Locking the Door behind You: Hacker Protection for Your Web Applications

Cross site scripting (also known as XSS or CSS) occurs when dynamically generated Web pages display input that is not properly validated, an important aspect of hacker protection. This allows an attacker to embed malicious JavaScript code into the generated page and execute the script on the machine of any user that views that site. Cross site scripting could potentially impact any site that allows users to enter data. This vulnerability is commonly seen on the following:

• Search engines that repeat back the search keyword that was entered.
• Error messages that repeat back the string that contained the error.
• Forms that are filled out where the values are later presented to the user.
• Web message boards that allow users to post their own messages.

Putting hacker protection in place to prevent cross site scripting is relatively easy and well worth the effort. An attacker who uses cross site scripting successfully might compromise confidential information, manipulate or steal cookies, create requests that can be mistaken for those of a valid user, or execute malicious code on the end user systems.

Step 1. Open the Web site in a browser

Step 2. Browse the Web site for areas that accept user input and will return back what you typed in.

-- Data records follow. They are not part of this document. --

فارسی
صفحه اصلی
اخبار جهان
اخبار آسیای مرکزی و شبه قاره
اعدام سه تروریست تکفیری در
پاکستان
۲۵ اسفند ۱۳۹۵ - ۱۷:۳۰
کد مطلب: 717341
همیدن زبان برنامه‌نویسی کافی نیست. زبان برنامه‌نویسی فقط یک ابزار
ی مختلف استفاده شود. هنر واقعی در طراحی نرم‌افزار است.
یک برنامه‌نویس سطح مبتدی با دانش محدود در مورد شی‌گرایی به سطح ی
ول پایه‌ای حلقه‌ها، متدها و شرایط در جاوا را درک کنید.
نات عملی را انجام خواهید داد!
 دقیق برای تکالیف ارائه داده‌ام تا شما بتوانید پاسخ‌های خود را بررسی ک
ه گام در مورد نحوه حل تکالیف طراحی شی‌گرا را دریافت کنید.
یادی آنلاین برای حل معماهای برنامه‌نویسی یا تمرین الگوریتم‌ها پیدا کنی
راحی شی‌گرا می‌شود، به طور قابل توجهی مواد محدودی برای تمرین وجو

The most common locations for these areas on Web sites are search engines and login forms.

Step 3. Once you have located a search engine or login form, enter "test" into the search field or login name, and submit the request to the Web server.

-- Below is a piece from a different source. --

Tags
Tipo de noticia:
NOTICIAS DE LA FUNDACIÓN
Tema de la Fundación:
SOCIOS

Step 4. Look for the Web server to respond back with a page similar to

1. "Your search for 'test' did not find any items"
2. "Your search for ‘test’ returned the following results"
3. "User 'test' is not valid"
4. "Invalid login 'test'"

If the word 'test' appears in the results page, then an entryway for cross site scripting has been found.

Step 5. To test for hacker protection against cross site scripting attacks, input the string "<script>alert('hello')</script>" without quotes as done with "test" in step 3. Submit the request to the server.

Step 6. If the server responds back with a pop-up box that says "hello", then the Web site is vulnerable to cross site scripting.

Step 7. If Step 6 fails, and the Web site does not return a popup box, click the 'View' menu in IE, and select the 'Source' option. This will cause Notepad to open with the HTML source of the page. In Notepad, click the 'Edit' menu and choose 'Find'. A dialog will appear that will ask you to 'Find What'. Type the phrase "<script>alert('hello')</script>"and click 'Find Next'. If the text is found, then the Web server is vulnerable to cross site scripting and requires implementation of hacker protection to prevent these attacks.

Once you enter the arena of e-business, your short-term business prospects and long-term viability and shareholder value all become directly linked to your e-business strategies and ability to manage the risks of doing business online, which include hacker protection to prevent attacks like SQL injection and XSS. You must simultaneously protect information while opening your doors to outside partners, customers and employees. The performance and security of your systems, as well as those of your third-party partners, are critically important to long-term success.

Companies must view their Web applications as a portal to corporate assets and hence, implement the necessary hacker protection and security procedures to ensure that those assets are secure from malicious attacks like SQL injection and XSS. This includes defining security and hacker protection as part of both the functional and technical requirements of an application. To achieve a greater level of application security, mature development practices that focus specifically on Web application security and hacker protection at the application layer need to be implemented. Companies who are vigilant and proactive in their approach to application security are better protected, and, in the long run, these companies enjoy a higher return on investment for their e-business ventures.